Activity: Nothing should differ between your output and the entries below.

Task inputs:
==============================
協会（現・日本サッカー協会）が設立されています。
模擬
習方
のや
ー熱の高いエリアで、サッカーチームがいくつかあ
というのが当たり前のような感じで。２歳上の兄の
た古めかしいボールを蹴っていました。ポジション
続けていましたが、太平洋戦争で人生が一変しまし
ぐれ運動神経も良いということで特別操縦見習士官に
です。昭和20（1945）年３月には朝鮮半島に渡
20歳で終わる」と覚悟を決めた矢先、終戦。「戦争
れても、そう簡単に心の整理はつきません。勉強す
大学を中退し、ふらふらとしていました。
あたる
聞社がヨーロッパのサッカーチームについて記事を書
==============================
Response area:
協会（現・日本サッカー協会）が設立されています。
模擬
習方
のや
ー熱の高いエリアで、サッカーチームがいくつかあ
というのが当たり前のような感じで。２歳上の兄の
た古めかしいボールを蹴っていました。ポジション
続けていましたが、太平洋戦争で人生が一変しまし
ぐれ運動神経も良いということで特別操縦見習士官に
です。昭和20（1945）年３月には朝鮮半島に渡
20歳で終わる」と覚悟を決めた矢先、終戦。「戦争
れても、そう簡単に心の整理はつきません。勉強す
大学を中退し、ふらふらとしていました。
あたる
聞社がヨーロッパのサッカーチームについて記事を書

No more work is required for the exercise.